Work instructions – Every line from the one with "Desenhos da Aplicação" to the end of the data needs to be copied exactly, and no line before it.

Extracted page text data
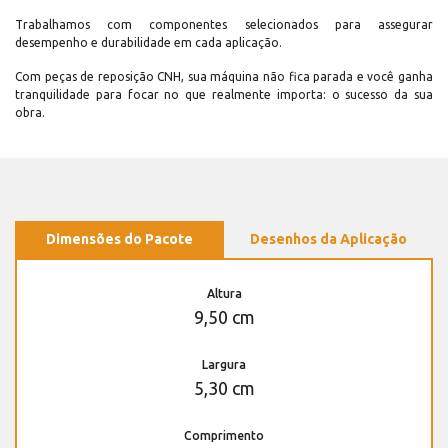
Trabalhamos com componentes selecionados para assegurar
desempenho e durabilidade em cada aplicação.
Com peças de reposição CNH, sua máquina não fica parada e você ganha
tranquilidade para focar no que realmente importa: o sucesso da sua
obra.
Dimensões do Pacote
Desenhos da Aplicação
Altura
9,50 cm
Largura
5,30 cm
Comprimento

Your solution –
Desenhos da Aplicação
Altura
9,50 cm
Largura
5,30 cm
Comprimento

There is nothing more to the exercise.